> _WHAT TO WORK ON_
Report every line in the records below that holds the word "contacts".

[AVAILABLE DATA — start]

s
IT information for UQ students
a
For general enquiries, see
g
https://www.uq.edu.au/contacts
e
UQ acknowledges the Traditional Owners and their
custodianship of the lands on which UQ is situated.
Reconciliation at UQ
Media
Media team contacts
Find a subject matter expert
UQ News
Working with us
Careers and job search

[AVAILABLE DATA — finish]

> _TASK RESULT_
https://www.uq.edu.au/contacts
Media team contacts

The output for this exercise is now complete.